Walker defeats Berger in NC 6th Congressional District

07/15/2014 8:59 PM

07/15/2014 9:44 PM

Phil Berger Jr., Rockingham County’s chief prosecutor and the son of the leader of the state Senate, lost to Mark Walker, a former Baptist minister, in a primary runoff for the Republican candidate in the 6th Congressional District on Tuesday.

Walker scored a decisive victory, winning 60 percent of the vote – a margin of more than 6,000 votes in the low-turnout second primary. The unofficial tally was 18,871 votes for Walker and 12,550 for Berger.

Walker will face Democrat Laura Fjeld, a former general counsel for the UNC system. Republican U.S. Rep. Howard Coble, who has held the seat since 1985, is retiring.

Berger conceded the election and congratulated his opponent, calling for unity in an emotional speech, the Greensboro News & Record reported.

But even as Berger took immediate steps to unify the Republican party in what was a bitter campaign between the two men, Fjeld issued a statement calling on Berger’s supporters to unite behind her in the November election to defeat Walker, “a radical extremist who doesn’t share the values of North Carolinians.”

The Democratic Congressional Committee also issued a statement saying, “Tonight, the fringe of the Republican Party dealt another defeat to the establishment by nominating Mark Walker.”

But Fjeld has her work cut out for her in the Republican stronghold that comprises the 6th Congressional District, facing an opponent who has marshaled tea party support behind him.

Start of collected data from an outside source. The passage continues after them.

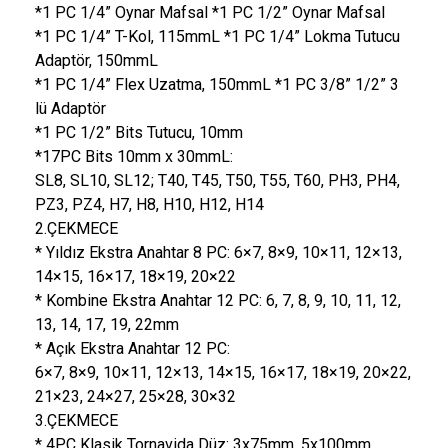
*1 PC 1/4” Oynar Mafsal *1 PC 1/2” Oynar Mafsal
*1 PC 1/4” T-Kol, 115mmL *1 PC 1/4” Lokma Tutucu
Adaptör, 150mmL
*1 PC 1/4” Flex Uzatma, 150mmL *1 PC 3/8” 1/2” 3
lü Adaptör
*1 PC 1/2” Bits Tutucu, 10mm
*17PC Bits 10mm x 30mmL:
SL8, SL10, SL12; T40, T45, T50, T55, T60, PH3, PH4,
PZ3, PZ4, H7, H8, H10, H12, H14
2.ÇEKMECE
* Yıldız Ekstra Anahtar 8 PC: 6×7, 8×9, 10×11, 12×13,
14×15, 16×17, 18×19, 20×22
* Kombine Ekstra Anahtar 12 PC: 6, 7, 8, 9, 10, 11, 12,
13, 14, 17, 19, 22mm
* Açık Ekstra Anahtar 12 PC:
6×7, 8×9, 10×11, 12×13, 14×15, 16×17, 18×19, 20×22,
21×23, 24×27, 25×28, 30×32
3.ÇEKMECE
* 4PC Klasik Tornavida Düz: 3x75mm, 5x100mm,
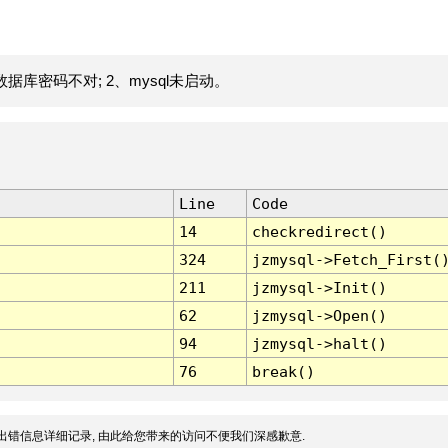
据库密码不对; 2、mysql未启动。
Line
Code
14
checkredirect()
324
jzmysql->Fetch_First(
211
jzmysql->Init()
62
jzmysql->Open()
94
jzmysql->halt()
76
break()
出错信息详细记录, 由此给您带来的访问不便我们深感歉意.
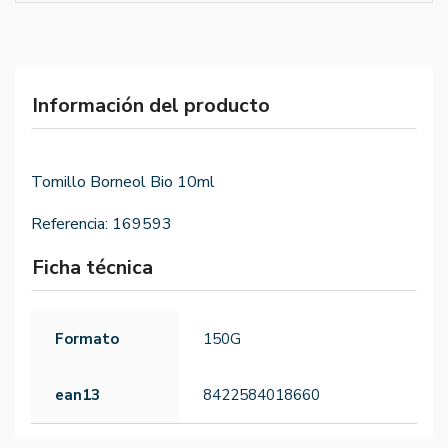
Información del producto
Tomillo Borneol Bio 10ml
Referencia:
169593
Ficha técnica
Formato
150G
ean13
8422584018660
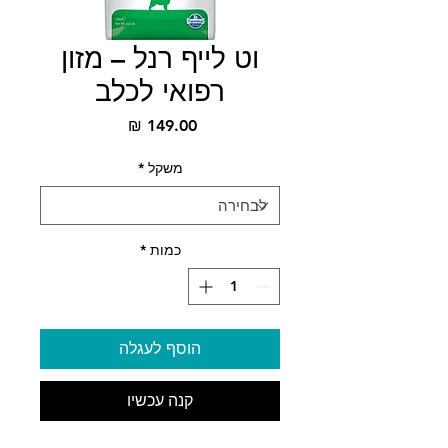
וט לייף רנל – מזון
רפואי לכלב
מחיר
משקל
*
כמות
*
הוסף לעגלה
קנה עכשיו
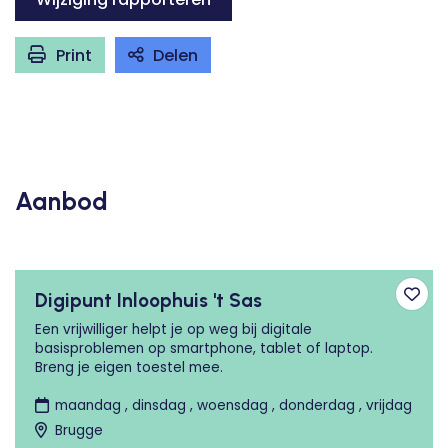
Print
Delen
Aanbod
Digipunt Inloophuis 't Sas
Toev
Een vrijwilliger helpt je op weg bij digitale
basisproblemen op smartphone, tablet of laptop.
Breng je eigen toestel mee.
maandag , dinsdag , woensdag , donderdag , vrijdag
Brugge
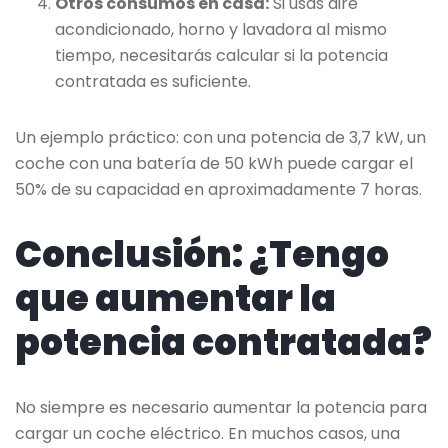
Otros consumos en casa:
Si usas aire
acondicionado, horno y lavadora al mismo
tiempo, necesitarás calcular si la potencia
contratada es suficiente.
Un ejemplo práctico: con una potencia de 3,7 kW, un
coche con una batería de 50 kWh puede cargar el
50% de su capacidad en aproximadamente 7 horas.
Conclusión: ¿Tengo
que aumentar la
potencia contratada?
No siempre es necesario aumentar la potencia para
cargar un coche eléctrico. En muchos casos, una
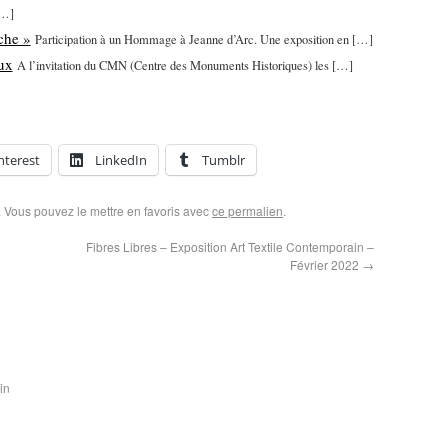
[…]
che »
Participation à un Hommage à Jeanne d’Arc. Une exposition en […]
ux
A l’invitation du CMN (Centre des Monuments Historiques) les […]
nterest
LinkedIn
Tumblr
. Vous pouvez le mettre en favoris avec
ce permalien
.
Fibres Libres – Exposition Art Textile Contemporain –
Février 2022
→
in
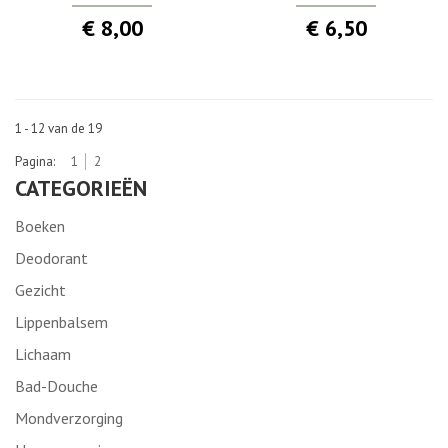
€ 8,00
€ 6,50
1 - 12 van de 19
Pagina:
1
2
CATEGORIEËN
Boeken
Deodorant
Gezicht
Lippenbalsem
Lichaam
Bad-Douche
Mondverzorging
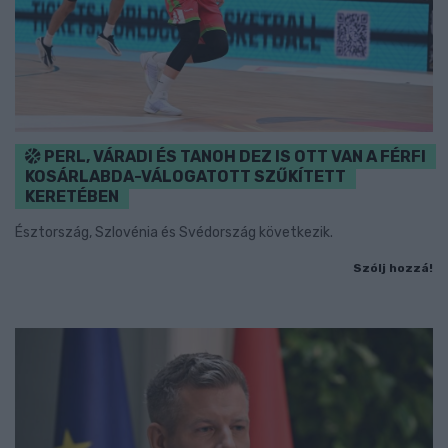
PERL, VÁRADI ÉS TANOH DEZ IS OTT VAN A FÉRFI
KOSÁRLABDA-VÁLOGATOTT SZŰKÍTETT
KERETÉBEN
Észtország, Szlovénia és Svédország következik.
Szólj hozzá!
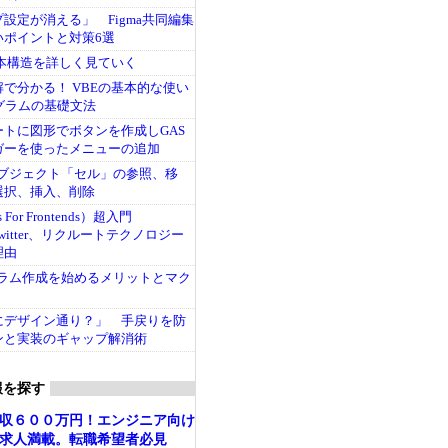
設定が消える」 Figma共同編集
いポイントと対策6選
基本構造を詳しく見ていく
で分かる！ VBEの基本的な使い
グラムの基礎文法
トに図形でボタンを作成しGAS
ガーを使ったメニューの追加
本オブジェクト「セル」の参照、移
選択、挿入、削除
s For Frontends）超入門
、Twitter、リクルートテクノロジー
理由
ログラム作成を始めるメリットとマク
にデザイン通り？」 手戻りを防
ンと実装のギャップ解消術
報を探す
収６００万円！エンジニア向け
求人満載。転職希望者必見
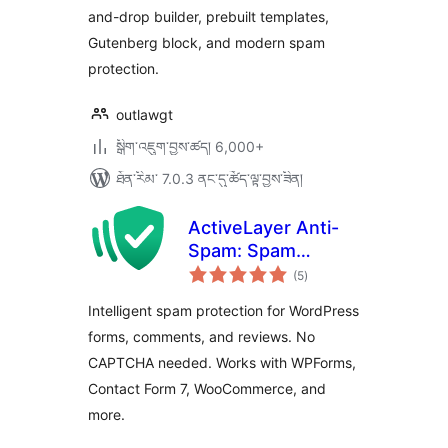
and-drop builder, prebuilt templates,
Gutenberg block, and modern spam
protection.
outlawgt
སྒྲིག་འཇུག་བྱས་ཚད། 6,000+
ཐོན་རིམ་ 7.0.3 ནང་དུ་ཚོད་ལྟ་བྱས་ཟིན།
ActiveLayer Anti-
Spam: Spam
གདེང་
Protection for
(5
)
འཇོག་
ཆ་
Forms & Comments
ཚང་།
Intelligent spam protection for WordPress
forms, comments, and reviews. No
CAPTCHA needed. Works with WPForms,
Contact Form 7, WooCommerce, and
more.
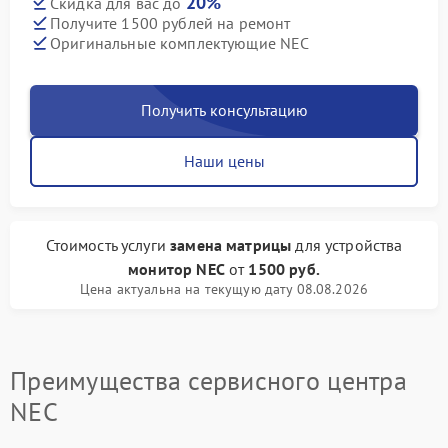
20%
Скидка для вас до
Получите 1500 рублей на ремонт
Оригинальные комплектующие NEC
Получить консультацию
Наши цены
Стоимость услуги
замена матрицы
для устройства
монитор NEC
от
1500 руб.
Цена актуальна на текущую дату 08.08.2026
Преимущества сервисного центра
NEC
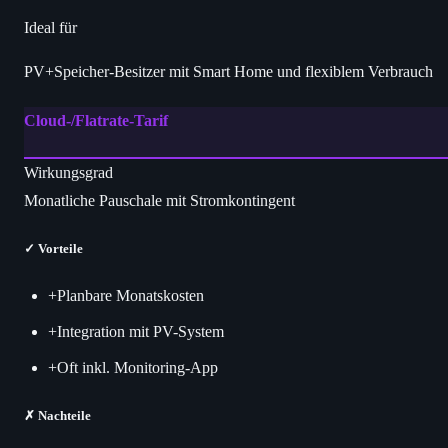
Ideal für
PV+Speicher-Besitzer mit Smart Home und flexiblem Verbrauch
Cloud-/Flatrate-Tarif
Wirkungsgrad
Monatliche Pauschale mit Stromkontingent
✓
Vorteile
+
Planbare Monatskosten
+
Integration mit PV-System
+
Oft inkl. Monitoring-App
✗
Nachteile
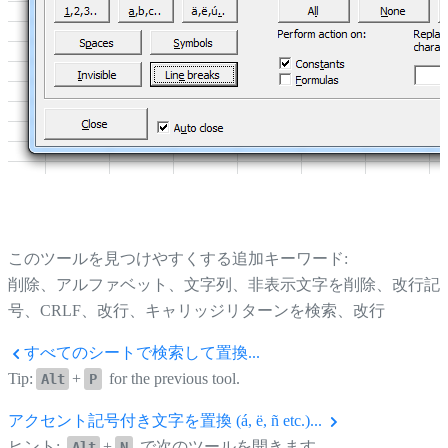
このツールを見つけやすくする追加キーワード:
削除、アルファベット、文字列、非表示文字を削除、改行記
号、CRLF、改行、キャリッジリターンを検索、改行
すべてのシートで検索して置換...
Tip:
+
for the previous tool.
Alt
P
アクセント記号付き文字を置換 (á, ë, ñ etc.)...
ヒント:
+
で次のツールを開きます。
Alt
N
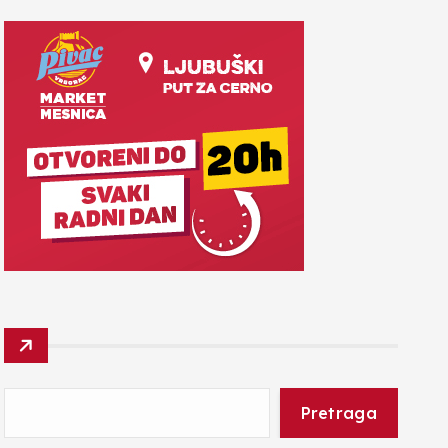
Pretraga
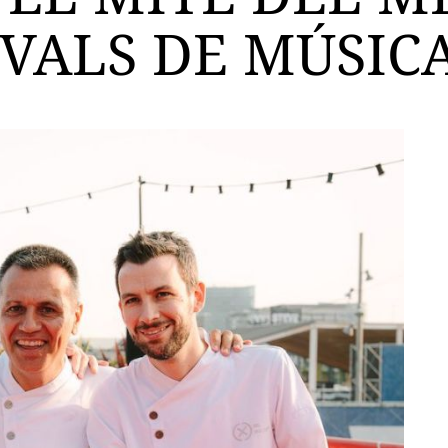
IVALS DE MÚSIC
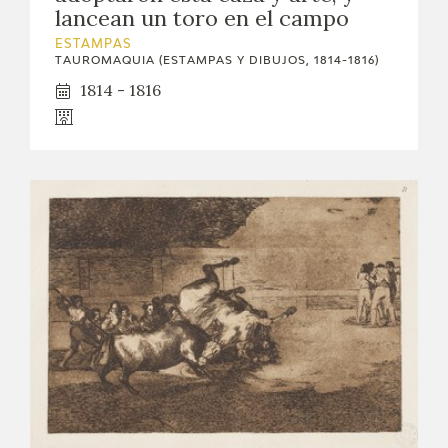
lancean un toro en el campo
ESTAMPAS
TAUROMAQUIA (ESTAMPAS Y DIBUJOS, 1814-1816)
1814 - 1816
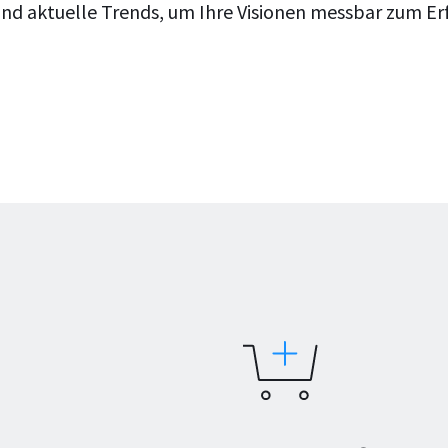
nd aktuelle Trends, um Ihre Visionen messbar zum Er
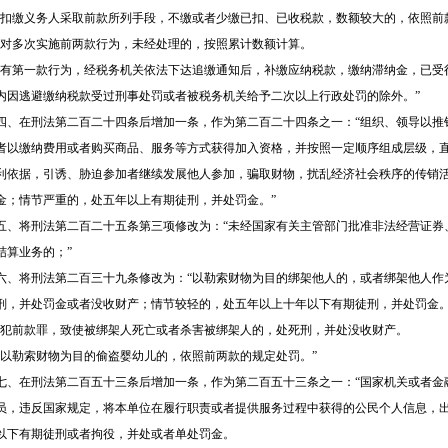
“扣缴义务人采取前款所列手段，不缴或者少缴已扣、已收税款，数额较大的，依照前
“对多次实施前两款行为，未经处理的，按照累计数额计算。
“有第一款行为，经税务机关依法下达追缴通知后，补缴应纳税款，缴纳滞纳金，已受
内因逃避缴纳税款受过刑事处罚或者被税务机关给予二次以上行政处罚的除外。”
四、在刑法第二百二十四条后增加一条，作为第二百二十四条之一：“组织、领导以推
者以缴纳费用或者购买商品、服务等方式获得加入资格，并按照一定顺序组成层级，
利依据，引诱、胁迫参加者继续发展他人参加，骗取财物，扰乱经济社会秩序的传销
金；情节严重的，处五年以上有期徒刑，并处罚金。”
五、将刑法第二百二十五条第三项修改为：“未经国家有关主管部门批准非法经营证券
结算业务的；”
六、将刑法第二百三十九条修改为：“以勒索财物为目的绑架他人的，或者绑架他人作
刑，并处罚金或者没收财产；情节较轻的，处五年以上十年以下有期徒刑，并处罚金
“犯前款罪，致使被绑架人死亡或者杀害被绑架人的，处死刑，并处没收财产。
“以勒索财物为目的偷盗婴幼儿的，依照前两款的规定处罚。”
七、在刑法第二百五十三条后增加一条，作为第二百五十三条之一：“国家机关或者金
员，违反国家规定，将本单位在履行职责或者提供服务过程中获得的公民个人信息，
以下有期徒刑或者拘役，并处或者单处罚金。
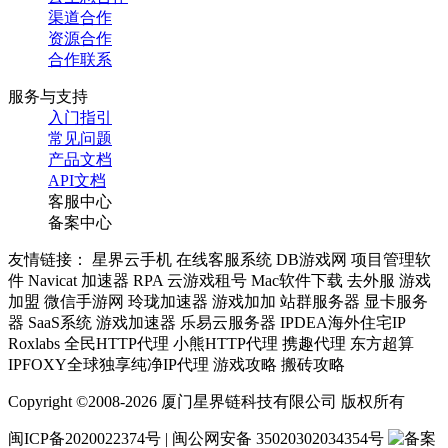
渠道合作
资源合作
合作联系
服务与支持
入门指引
常见问题
产品文档
API文档
客服中心
备案中心
友情链接： 星界云手机 在线客服系统 DB游戏网 项目管理软
件 Navicat 加速器 RPA 云游戏租号 Mac软件下载 去外服 游戏
加盟 微信手游网 玲珑加速器 游戏加加 站群服务器 显卡服务
器 SaaS系统 游戏加速器 乐易云服务器 IPDEA海外住宅IP
Roxlabs 全民HTTP代理 小熊HTTP代理 携趣代理 东方超算
IPFOXY全球独享纯净IP代理 游戏攻略 搬砖攻略
Copyright ©2008-2026 厦门星界链科技有限公司 版权所有
闽ICP备2020022374号 | 闽公网安备 35020302034354号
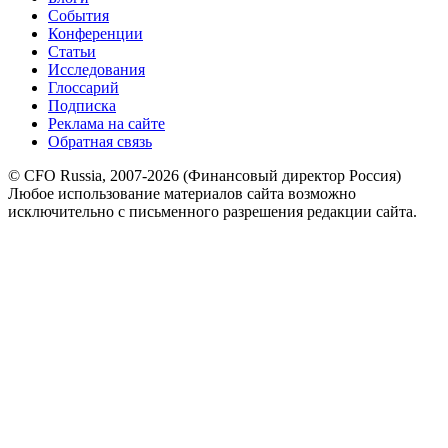
События
Конференции
Статьи
Исследования
Глоссарий
Подписка
Реклама на сайте
Обратная связь
© CFO Russia, 2007-2026 (Финансовый директор Россия)
Любое использование материалов сайта возможно
исключительно с письменного разрешения редакции сайта.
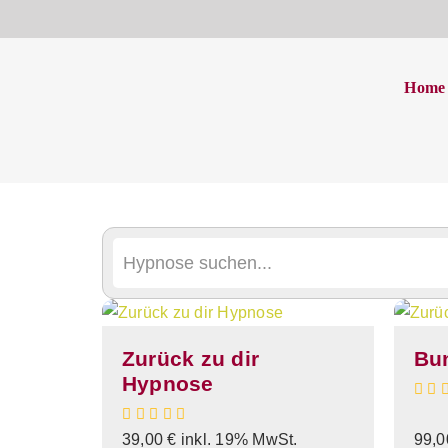
Präsentation Angs
Home
Startseite
Präsentation Angst
Zurück zu dir
Bun
Hypnose
39,00
€
inkl. 19% MwSt.
99,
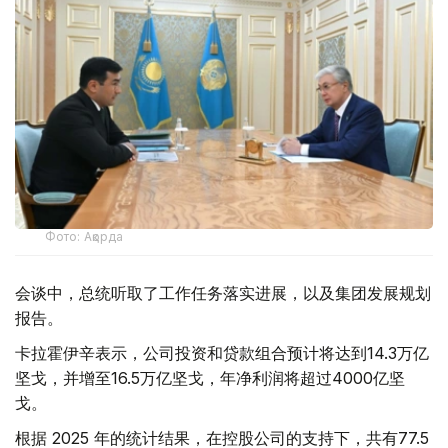
Фото: Ақорда
会谈中，总统听取了工作任务落实进展，以及集团发展规划
报告。
卡拉霍伊辛表示，公司投资和贷款组合预计将达到14.3万亿
坚戈，并增至16.5万亿坚戈，年净利润将超过4000亿坚
戈。
根据 2025 年的统计结果，在控股公司的支持下，共有77.5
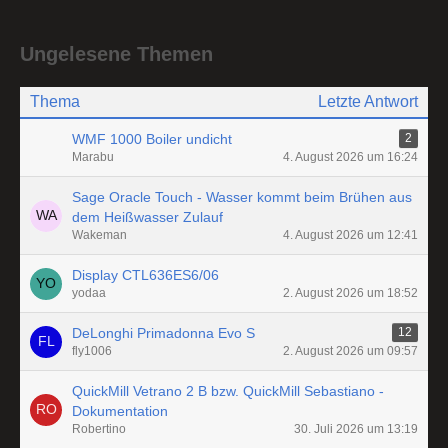
Ungelesene Themen
Thema
Letzte Antwort
WMF 1000 Boiler undicht
2
Marabu
4. August 2026 um 16:24
Sage Oracle Touch - Wasser kommt beim Brühen aus
dem Heißwasser Zulauf
Wakeman
4. August 2026 um 12:41
Display CTL636ES6/06
yodaa
2. August 2026 um 18:52
DeLonghi Primadonna Evo S
12
fly1006
2. August 2026 um 09:57
QuickMill Vetrano 2 B bzw. QuickMill Sebastiano -
Dokumentation
Robertino
30. Juli 2026 um 13:19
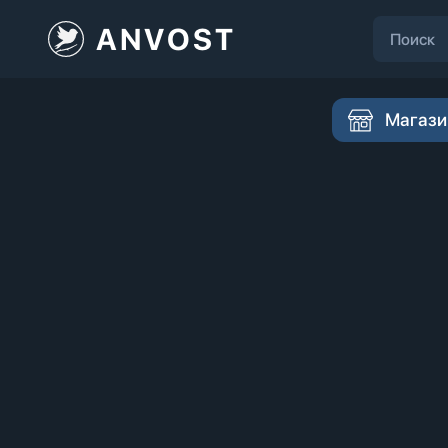
ANVOST
Магази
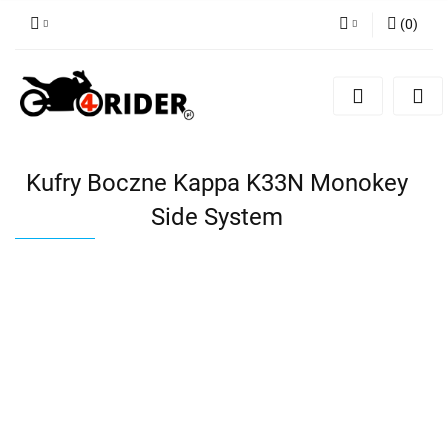
(
0
)
Zaloguj się
Zarejestruj się
Dodaj zgłoszenie
Kufry Boczne Kappa K33N Monokey
Side System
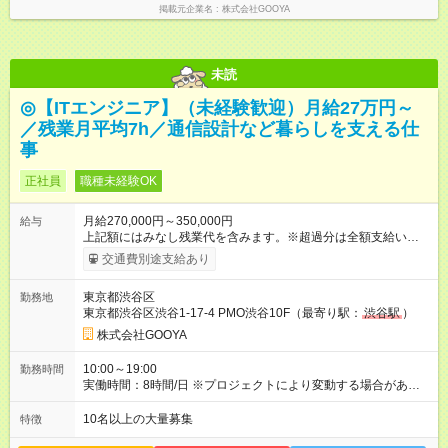
掲載元企業名
株式会社GOOYA
未読
◎【ITエンジニア】（未経験歓迎）月給27万円～
／残業月平均7h／通信設計など暮らしを支える仕
事
正社員
職種未経験OK
月給270,000円～350,000円
給与
上記額にはみなし残業代を含みます。※超過分は全額支給いたし
ます。 みなし残業代 28,134円 ～ 36,368円／月 みなし残業時
交通費別途支給あり
間 15時間／月 ■入社者コメント* 社会人1年目でも、「このまま
でいいのかな」と感じている方が多数 入社予定！ 知識ゼロで
東京都渋谷区
勤務地
も安心の研修制度と、寄り添うラウンダーのサポートで、未経
東京都渋谷区渋谷1-17-4 PMO渋谷10F（最寄り駅：
渋谷駅
）
験からの挑戦を応援します。 【試用期間】試用期間あり 試用期
間の長さ：6ヶ月 雇用形態、給与は本採用時と同じです。 3ヶ月
株式会社GOOYA
～最大6ヶ月の試用期間があります。
10:00～19:00
勤務時間
実働時間：8時間/日 ※プロジェクトにより変動する場合がありま
す ※サーバー運用監視など、一部夜勤プロジェクトあり ＼基本
的に定時退社！／ 残業は、月平均7時間。仕事終わりは、友だち
10名以上の大量募集
特徴
と食事に行ったり、好きな配信者のライブをリアタイしたり、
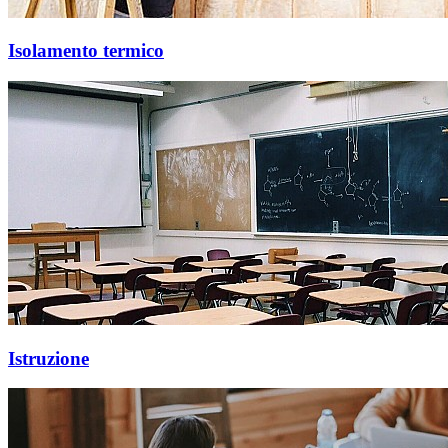
Isolamento termico
Istruzione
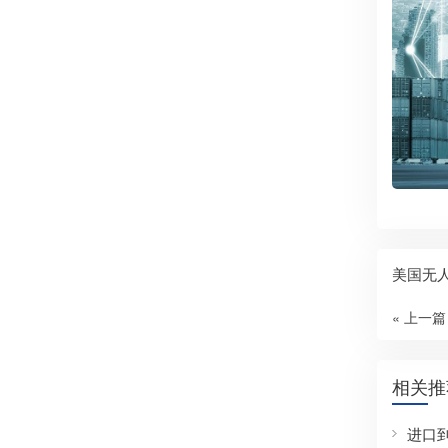
美国无人
« 上一篇
相关推
进口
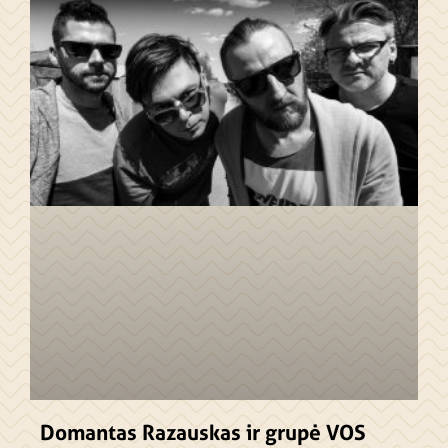
Domantas Razauskas ir grupė VOS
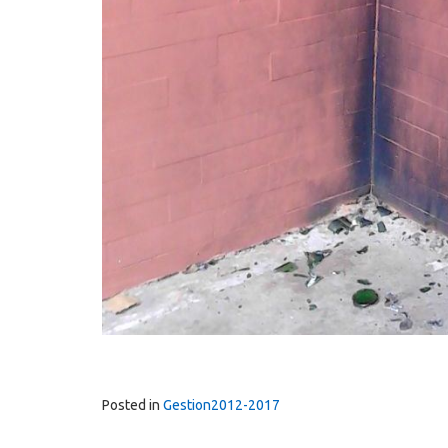
Posted in
Gestion2012-2017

Berger, who had raised more money than Walker and who was endorsed by Coble, had been considered a favorite when he announced his candidacy. But a crowded field of nine candidates for the May primary prevented anyone from receiving the needed 40 percent of the vote.

The runoff campaign was marked by escalating acrimony.

Walker came under attack after making conflicting statements about where he stood on immigration, and for a string of attacks against his opponent, including a wildly inaccurate one last week on television. In the TV debate hosted by Time Warner Cable News, Walker claimed Berger had been cited for an ethics violation by the U.S. Supreme Court.

That turned out to be a reference to a ruling in a landmark case, Berger v. United States, that was decided in 1935 – long before candidate Berger was born. Walker later said he had been given the wrong information.

In the same debate, Walker angered the state’s main gun-rights organization, Grass Roots North Carolina, for his dismissive remarks about the group’s recommendation of support for Berger – saying it “came out of Raleigh, and we all know the works in Raleigh.”

The organization distributed a news release over the weekend calling on Walker to apologize. Grass Roots said its volunteers went through returned surveys that had gone out to 500 candidates; Walker failed to return the candidate survey by the deadline, the group said.

Walker, during the debate, also erroneously referred to a proposal for a federal background check for gun ownership as the E-Verify system, which is actually about immigration.

Last week the super PAC Keep Conservatives United called Walker’s claim that Senate President Pro Tem Phil Berger was using it to funnel money into his son’s campaign “bogus.”

Berger raised significantly more money than Walker, supported by some of the state’s leading political action committees representing hospital, insurance, banking and power company interests. Yet nearly three-fourths of his contributions came from individual donors. The super PAC spent more than $200,000 in the election.

Berger raised more than $450,000 as of June 25, while Walker raised more than $300,000. Almost all of Walker’s contributions were from individuals.

The district runs along the North Carolina-Virginia border from around Mt. Airy almost to Henderson, dropping down into Greensboro and snipping off parts of Orange and Durham counties. It is comprised of parts of Guilford, Alamance, Durham, Granville and Orange counties, and all of Caswell, Person, Rockingham, Surry and Stokes counties.

Berger and Walker both reached out to the conservative hardliners in the district. Berger won the backing of the Tea Party Express, the nation’s largest tea party PAC. Walker received endorsements from losing U.S. Senate candidates Mark Harris and Heather Grant. The two men split endorsements from local government officials, including sheriffs.